• AVAILABLE DATA:
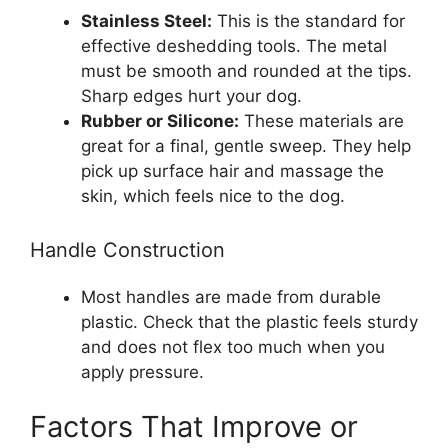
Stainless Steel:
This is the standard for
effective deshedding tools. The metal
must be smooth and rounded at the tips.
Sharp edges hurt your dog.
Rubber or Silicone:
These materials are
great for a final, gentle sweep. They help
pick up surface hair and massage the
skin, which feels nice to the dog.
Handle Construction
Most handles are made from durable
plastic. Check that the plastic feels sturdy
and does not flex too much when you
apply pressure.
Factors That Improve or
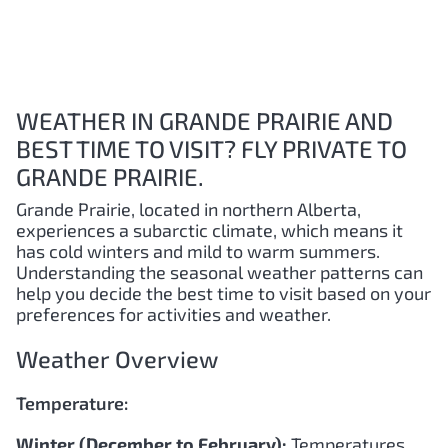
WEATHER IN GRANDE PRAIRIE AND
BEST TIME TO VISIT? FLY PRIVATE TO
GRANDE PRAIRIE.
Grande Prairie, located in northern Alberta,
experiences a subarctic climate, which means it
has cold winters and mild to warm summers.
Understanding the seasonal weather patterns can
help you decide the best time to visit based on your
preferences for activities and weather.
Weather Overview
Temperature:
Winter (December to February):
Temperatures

• ABOUT THIS TASK:
Output only the lines running from the one containing "Handle Construction" to the end of the records, inclusive and exact; skip the pictures.

• TASK ANSWER:
Handle Construction
Most handles are made from durable
plastic. Check that the plastic feels sturdy
and does not flex too much when you
apply pressure.
Factors That Improve or
WEATHER IN GRANDE PRAIRIE AND
BEST TIME TO VISIT? FLY PRIVATE TO
GRANDE PRAIRIE.
Grande Prairie, located in northern Alberta,
experiences a subarctic climate, which means it
has cold winters and mild to warm summers.
Understanding the seasonal weather patterns can
help you decide the best time to visit based on your
preferences for activities and weather.
Weather Overview
Temperature:
Winter (December to February):
Temperatures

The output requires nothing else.